Bisiklete dair düşüncelerimi daha önce de paylaşmıştım. İnsan bedeninin marifetiyle alabileceği en hızlı harekete ve en uzun mesafeye bisikletle ulaşabilir. Bu yüzden biraz da eski kafalıyım ve Bisiklete elektrik motoru takılmasına şiddetle karşı çıkıyorum . ( Bu arada ulaşım amaçlı kullanımı kast etmiyorum. Eğer arabanızı satar ve sadece elektrikli bisikletle seyahat ederseniz önünüzde şapka çıkartırım)
Ancak bisikleti gezmek için kullanıyorsanız enerjinizi sadece yediğiniz yemek ve içtiğiniz su vermeli. Bisikletin kalitesi tabii ki önemlidir. Ama bozuk olmaması kaydıyla dünyanın tüm bisikletleri sizi dünyanın her yerine taşır. Sadece süresi arasında fark olur biraz.
Amacım bisikletin faydalarını anlatmak falan değil. Neticede zevkler ve renkler tartışılmaz. Hele Türkiye ve İstanbul gibi trafiğin can pazarı olduğu, bisiklet yolu diye komik çalışmaların yapıldığı bir ülke ve şehirde Bisiklet kullananlara “at your own risk” derim.
Ancak bisiklete ve özellikle bisikletle yokuş çıkmaya dair söyleyeceklerime yürekten inanıyorum.
Bisikletle yokuş çıkmak aslında iş hayatının zorlukları ile mücadele için en doğru metafor bana göre.
Sadece kendi iradenize güvenerek ve bisikletinizi sağlam tutarak bırakın Ağrı dağını Atmosfere bile tırmanabilirsiniz.
Bu aslında iş hayatında aşılmaz görülen engeller için de sahip olmanız gerekenleri size özetliyor. Kendinizi işle ilgili besler, iradenizi sağlam tutar ve kaynakları iyi kullanırsanız aşamayacağınız engel yoktur.
Tabi kötü haber nasıl ki Atmosfere bile çıkılsa daha yükseği vardır.
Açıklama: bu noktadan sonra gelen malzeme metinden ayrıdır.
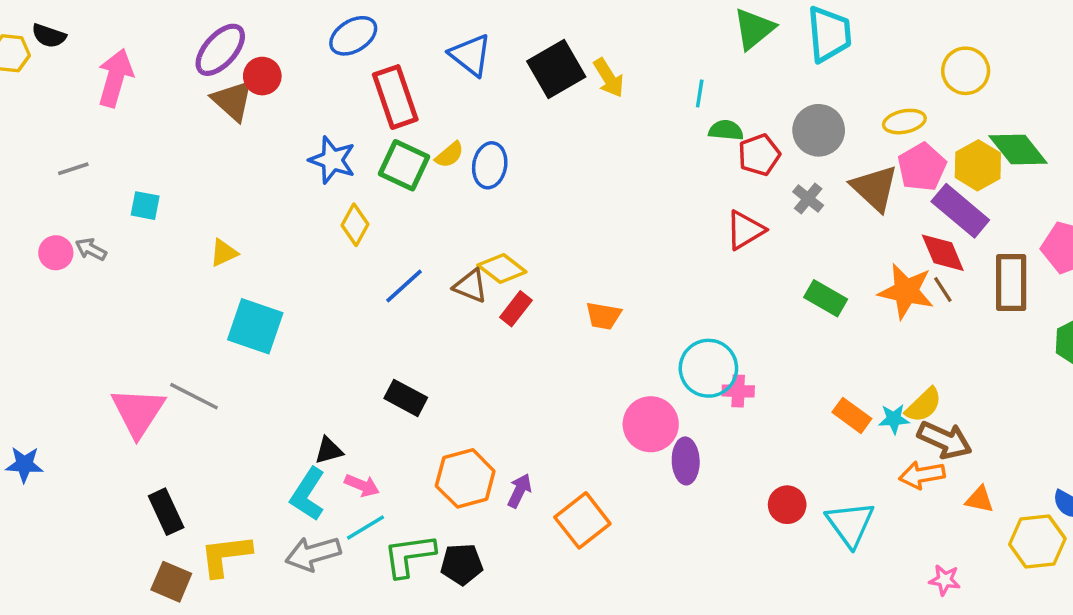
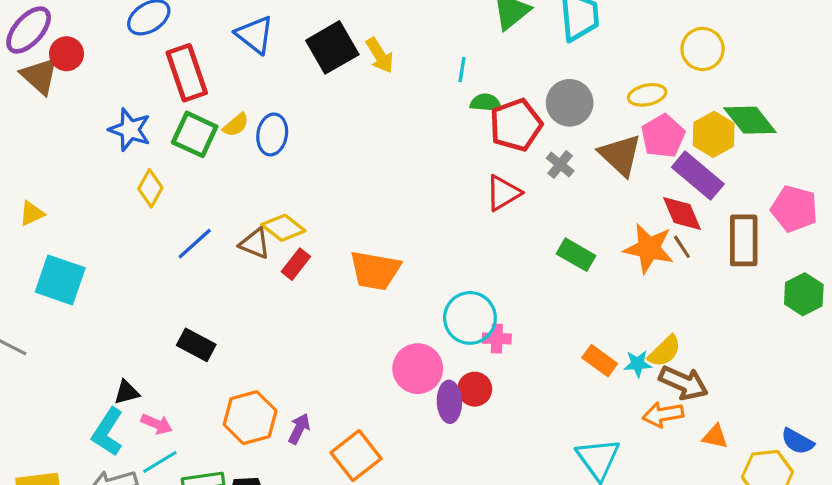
red pentagon: (759, 155) -> (516, 125), size x1.4
orange trapezoid: (603, 316) -> (375, 270), size x1.6
red circle: (787, 505) -> (475, 389), moved

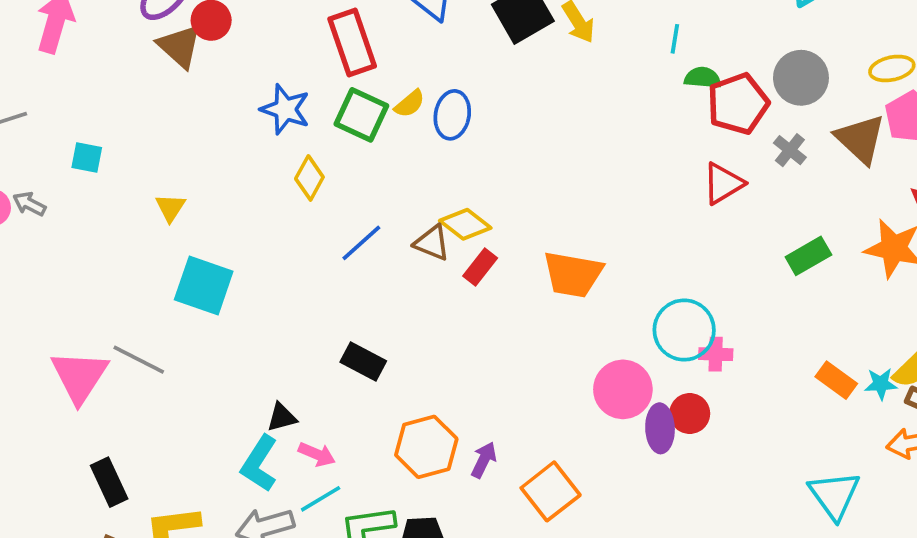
yellow triangle: (32, 214) -> (170, 208), turned -32
green rectangle: (576, 255) -> (808, 256), turned -60

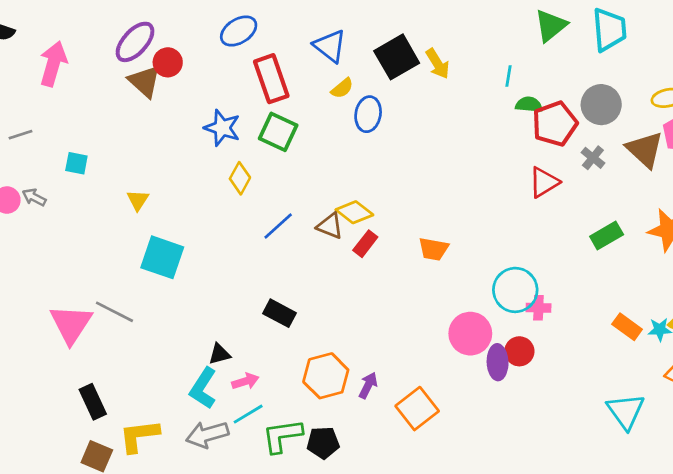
yellow semicircle: (410, 104) -> (342, 88), moved
blue ellipse: (452, 115) -> (368, 114), moved
orange trapezoid: (573, 274) -> (433, 249), size x0.7
pink arrow: (317, 454) -> (245, 381), turned -40

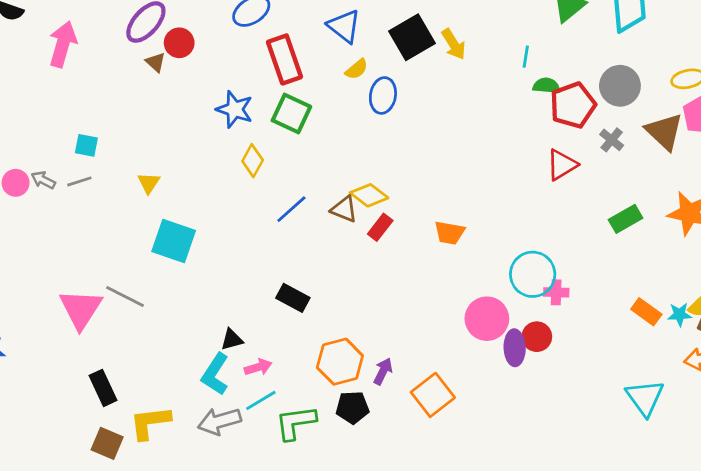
brown triangle: (145, 81) -> (156, 62), size x0.6
gray line: (21, 135) -> (79, 181), moved
black pentagon: (323, 443) -> (352, 407), moved

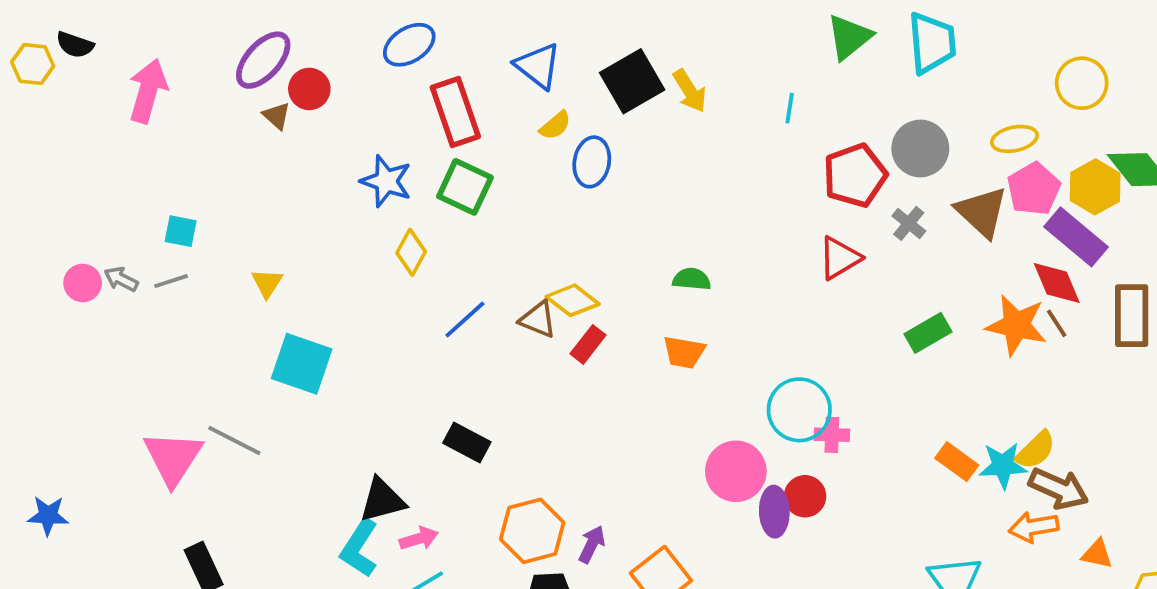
green semicircle: (546, 86) -> (692, 279), moved
cyan star: (680, 314) -> (1003, 466), size x1.4
black triangle: (232, 339) -> (382, 500), size x1.5

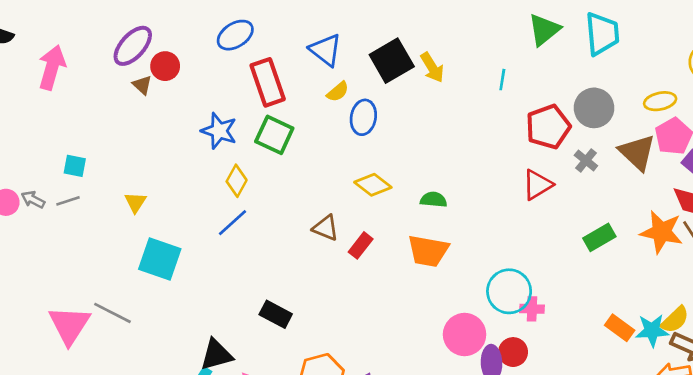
yellow diamond: (573, 300) -> (373, 185), moved
blue line: (465, 319) -> (233, 223), moved
orange trapezoid: (684, 352) -> (428, 251), size x1.4

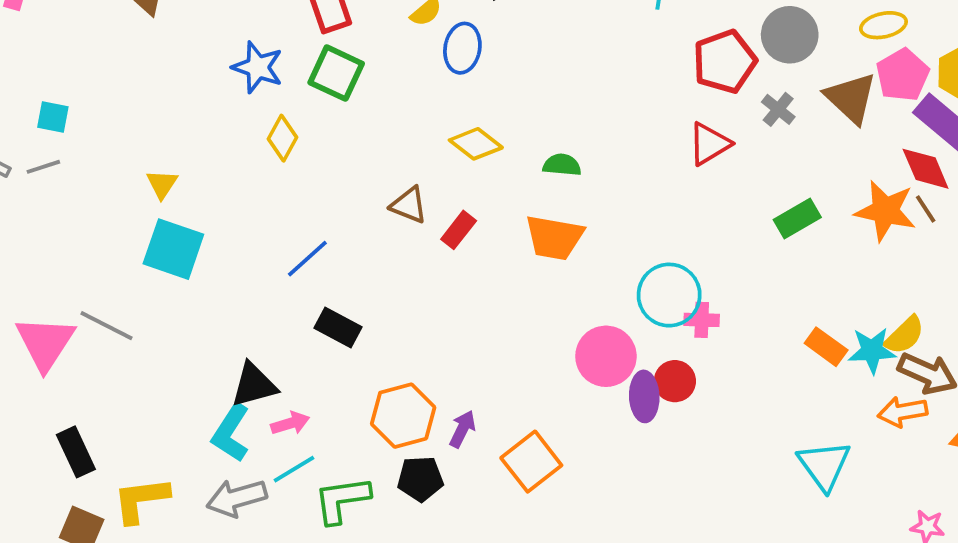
yellow triangle: (135, 202) -> (162, 184), moved
blue line: (233, 223) -> (307, 259), moved

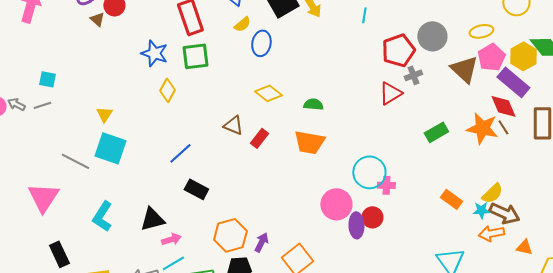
green square: (336, 73) -> (195, 56), turned -32
gray cross: (778, 109) -> (413, 75), moved, turned 30
gray line: (106, 326) -> (75, 161), moved
cyan star: (872, 351) -> (481, 210), moved, size x0.7
cyan L-shape: (231, 433) -> (102, 216), moved

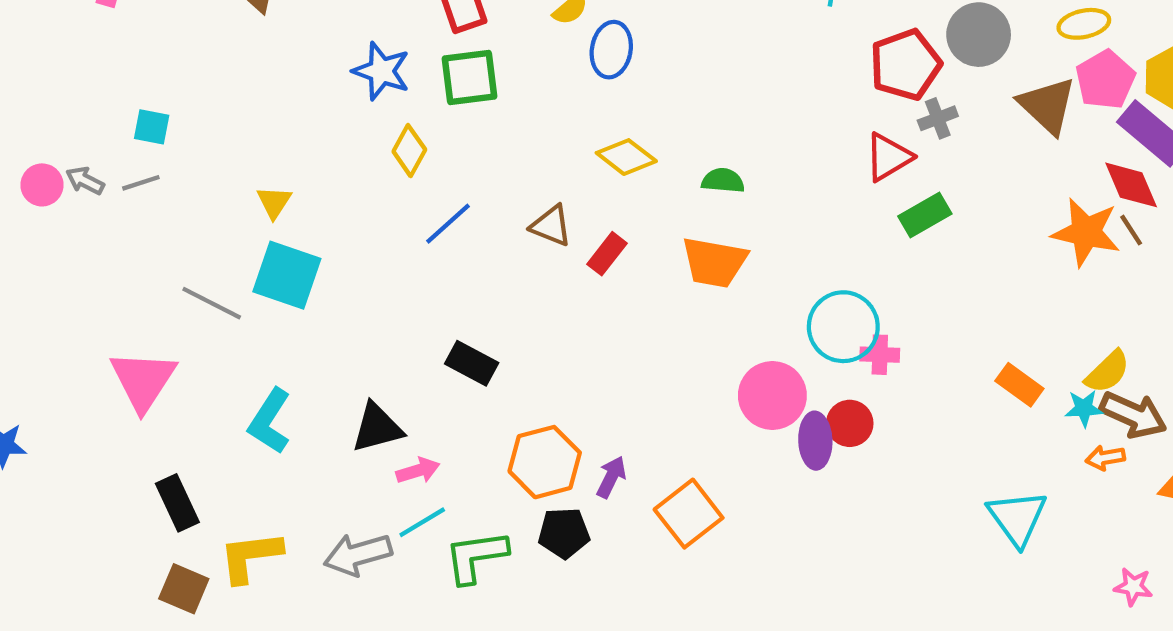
green rectangle: (436, 132) -> (925, 215), moved
blue line: (180, 153) -> (448, 224), moved
orange arrow: (491, 233) -> (1105, 458), size x0.7

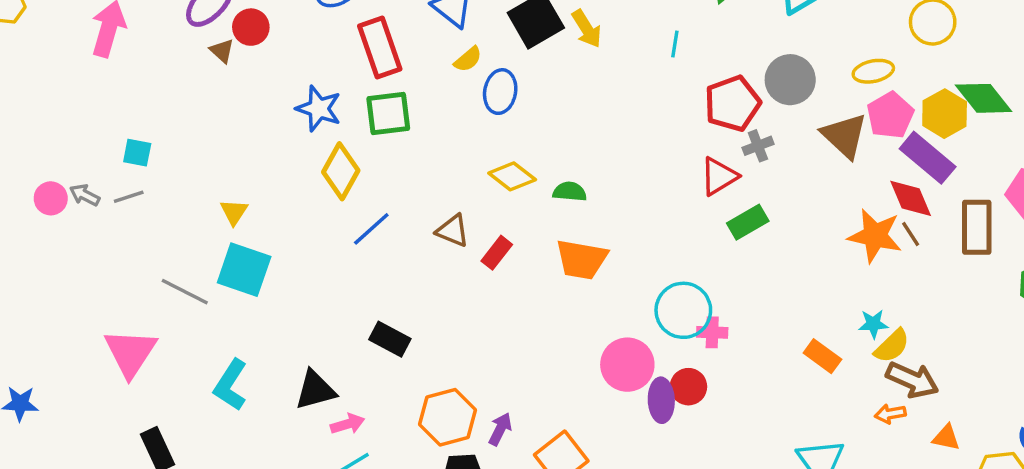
yellow diamond: (409, 151) -> (341, 171), size x1.4
green semicircle: (723, 181) -> (570, 192), moved
cyan star: (1084, 408) -> (873, 324), moved

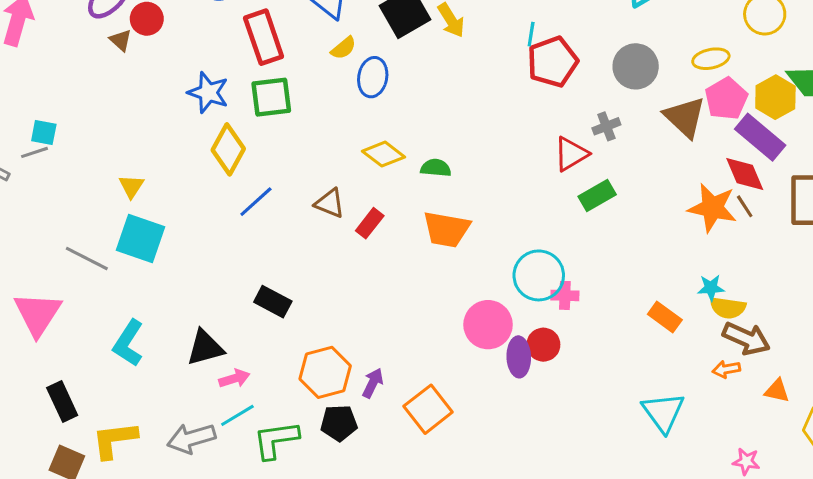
red pentagon: (733, 103) -> (553, 62), moved
gray line: (129, 197) -> (35, 152), moved
yellow semicircle: (892, 346) -> (728, 308), turned 52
Bisikletle yokuş çıkarken de yokuşun tepesine çıkmak işinizin bittiği manasına gelmez.
Hatta belki de tam da yokuşun en tepesi zirve dediğiniz nokta sizin bir sonraki yokuş için hazırlığa girişmeniz gereken andır.
Zirve sadece yokuşun bitişi değildir üstelik. İnişin de başlangıcıdır. İniş bir yokuşun keyfini çıkarmaktır. Sizi helikopterle aynı yokuşun tepesine bıraksalar alamayacağınız zevk tam da budur.
İnişin keyfi yokuşun zorluğudur. Yokuş ne kadar zorsa iniş o kadar ödüllü olacaktır.
Ve iniş bittiğinde yani keyfiniz sona erdiğinde yine iş size düşer. Önce bir süre düz sonra belki bir iniş daha ama mutlak ve mutlak sonunda er yada geç bir yokuş.
Hayat fena halde bisiklet sürmeye benzer.
Sadece pedallamazsak düşmeyiz.
Yokuşu çıkmazsak da yamaçlarda boş boş dolaşırız. Bizi arkamızdan itseler de her an çekilmelerinin tehlikesi vardır. Ve o zaman, sadece çıktığımız kadarını kaybetmez dengemizi de yitirip fazlasından olabiliriz.